Hatch should know. He spent about half of his recently-concluded eight year term as the Republican Judiciary Committee chair blocking Bill Clinton's judicial nominees. In all, Republicans blocked dozens of Clinton's nominees (you most often hear numbers from 60 to 70; 65 seems about right). Contrast that with the ten first term Bush nominees blocked by Democrats.

The difference is that Democrats used the Senate rules to filibuster nominees during floor debate, whereas the Clinton nominees never made it out of committee. Hence Hatch's "once they reach the floor" qualifier. Apparently nominee rights, and the respect accorded to them and to the President who nominated them, do have some limits after all.

How did the Republicans manage to stick it to Clinton so many times? With embarrassing ease. The majority party (even if it is a scant majority) controls the Senate calendar and all the committee chairmanships. There are oh-so-many ways to block a judicial nominee when you control the levers of power in the body that must vote. The easiest way, the one most favored by Republicans, is to never get around to scheduling committee hearings in the first place. The nominee just languishes in limbo, never to be heard of or from again. No committee hearings means no committee vote, which means no floor debate, and therefore no "up or down" vote. So much for the Senate's sacred constitutional obligation to advise and consent.

In many ways the filibuster is more pure, because it gets the debate out into the open for everybody to see.

Hatch could hardly claim the "up or down" right is absolute, because his own prominent record would indict him as a most outrageous hypocrite. But he's a hypocrite nonetheless, as are all Republicans who whine about Democratic filibusters as if there is something unseemly and ultimately different about that tactic compared to the methods employed by Republicans under Clinton.

Now the Republican leadership would like to remove the right of judicial filibuster from the Senate's rules--a dubious move because they would do it via a back-door maneuver invoking precedent of the Senate instead of through the normal rule change process. That would still leave intact the ways the Republicans previously blocked judicial nominees under Clinton. Despite all their pained and indignant rhetoric about nominee rights, apparently, in the end, that's ok.
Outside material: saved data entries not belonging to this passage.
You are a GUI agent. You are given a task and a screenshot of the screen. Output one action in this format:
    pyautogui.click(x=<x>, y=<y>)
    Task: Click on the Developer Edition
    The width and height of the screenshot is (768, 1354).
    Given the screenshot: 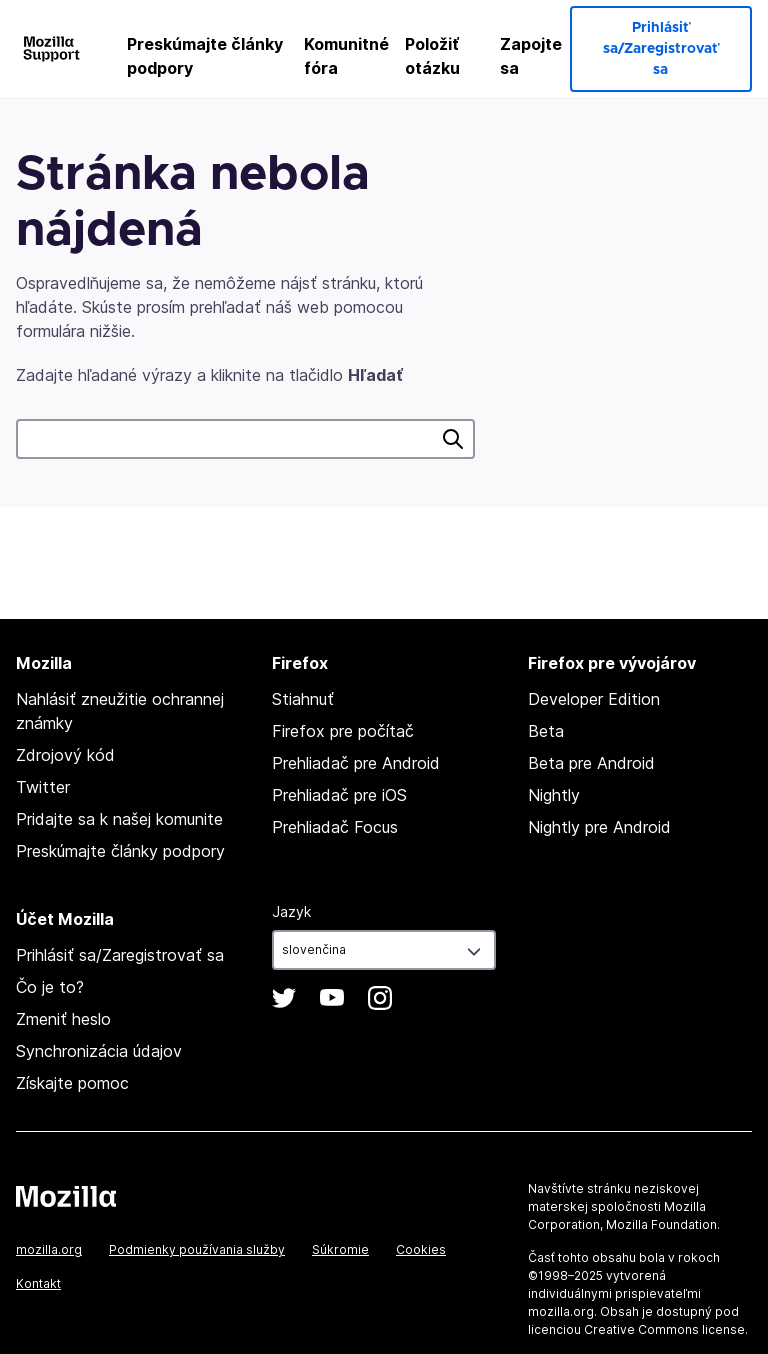 What is the action you would take?
    pyautogui.click(x=594, y=699)
    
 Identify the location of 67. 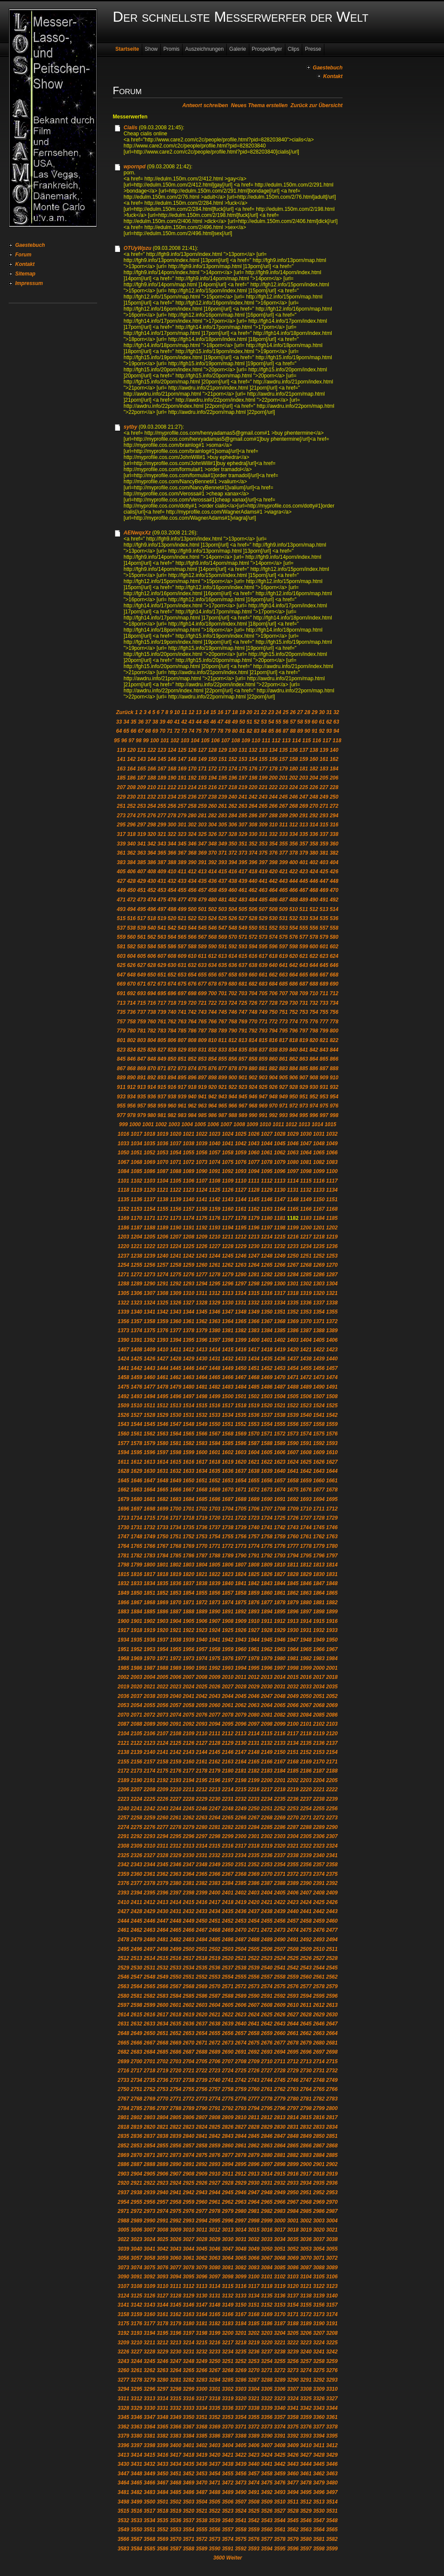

(In a late-breaking development as I was finishing up this post, word came of a compromise in the Senate put together by a centrist group of seven Republicans and seven Democrats. The compromise agreement would presumably retain the right of judicial filibuster in principle in return for Democrats not filibustering certain nominees already in the pipeline. Without the votes of those centrist Republicans, the Senate leadership will not be able to push through the no-filibuster rule change--at least for now. The tenuous compromise was not supported by the leadership or, as indicated in the interview, by Orrin Hatch.)